Most of the time, I'm the one in the kitchen but sharing meals or cooking together is the best way to comfort yourself, thank friends, cheer them up or celebrate! I usually save it for date number three with new guys. Risotto is something I make when I need to wash away the winter blues. I can whip it up with items from the pantry and it's always a crowd pleaser. The recipe is simple but requires focus. You need to dedicate your time and cannot be distracted with other things. In this vegetarian recipe, I use broccoli rabe paired with a new harvest Italian extra virgin olive oil and some stinky strong cheese on top. I like to add a squeeze of lemon juice at the end to brighten it up. The balance of bitter greens with high-quality oil and salty cheese are guaranteed to warm your belly.
Linda Sarris is a private chef who splits her time between Brooklyn and Italy. She finds inspiration from her badass female CEO clients and cooking mentors abroad. Linda travels often for research and work-study programs including an upcoming Sicilian food/wine tour with guests from May 6-12. Follow her culinary storytelling through instagram @thecheekychef and lindasarris.com.

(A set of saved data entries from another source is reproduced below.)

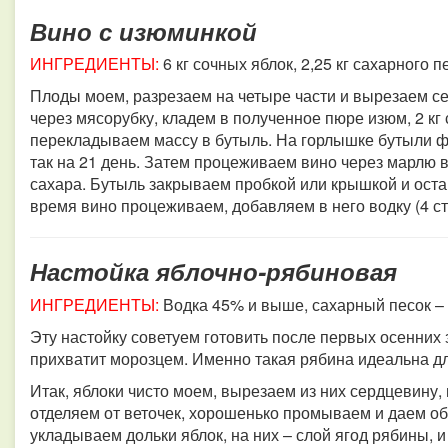
Вино с изюминкой
ИНГРЕДИЕНТЫ:
6 кг сочных яблок,
2,25 кг сахарного п
Плоды моем, разрезаем на четыре части и вырезаем с
через мясорубку, кладем в полученное пюре изюм, 2 кг
перекладываем массу в бутыль. На горлышке бутыли ф
так на 21 день. Затем процеживаем вино через марлю в
сахара. Бутыль закрываем пробкой или крышкой и оста
время вино процеживаем, добавляем в него водку (4 ст.
Настойка яблочно-рябиновая
ИНГРЕДИЕНТЫ:
Водка 45% и выше, сахарный песок – по
Эту настойку советуем готовить после первых осенних 
прихватит морозцем. Именно такая рябина идеальна д
Итак, яблоки чисто моем, вырезаем из них сердцевину
отделяем от веточек, хорошенько промываем и даем об
укладываем дольки яблок, на них – слой ягод рябины, и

RECIPE: Broccoli Rabe Risotto
- 1c. arborio or carnaroli rice
- 1 small red onion, finely diced
- 4T extra virgin olive oil
- 1/2c. white wine
- 3c. vegetable stock
- 2 bunches of broccoli rabe, 6c. of trimmed sprigs
- 3T unsalted butter
- 1/2c. parmigiano reggiano cheese, grated
- sea salt and flakey finishing salt
- black pepper
- funky cheese like pecorino, taleggio or an earthy castelrosso to finish the dish
Trim tough stems from the broccoli rabe and remove large outer leaves. Add the florets to a pot of heavily salted boiling water, cooking until bright green and softened. Blanch in ice water to stop the cooking, drain and set aside. In a wide flat-bottomed pan, heat the extra virgin olive oil on medium. Add the onion, cooking until softened and translucent. Meanwhile, heat the vegetable stock in a separate pot and grab a ladle. Add all of the rice to your risotto pan and stir to coat with the oil and onions. Toast for a few minutes then add the white wine to deglaze the pan. Sti continuously with a wooden spoon so the rice doesn't stick to the bottom, allow the wine to absorb a little bit into rice and burn off the rest.
Start adding 1 ladle of broth at a time until fully absorbed. Lower the heat to just simmering and always keep stirring. The whole process should take about 20 minutes. Cook to your desired doneness; the rice should stick to your teeth (al dente) but not feel too crunchy. Stir in the broccoli rabe for a few minutes just before the rice finishes cooking. Turn off the heat and finish with butter and grated cheese for the "mantecatura" step. Season with sea salt and black pepper to taste. The butter and cheese will melt and make the risotto creamy. Finish with a drizzle of good quality extra virgin olive oil, flakey sea salt and a few bits of funky cheese.
Cheeky's Risotto Notes:
- Measure 1 espresso cup of dry risotto rice per person. It's the perfect amount.
- Chop your onions smaller than the size of the rice.
- Wine, olive oil and salt are very important. Don't skimp on quality.
- Serve right away; both risotto and pasta waits for nobody.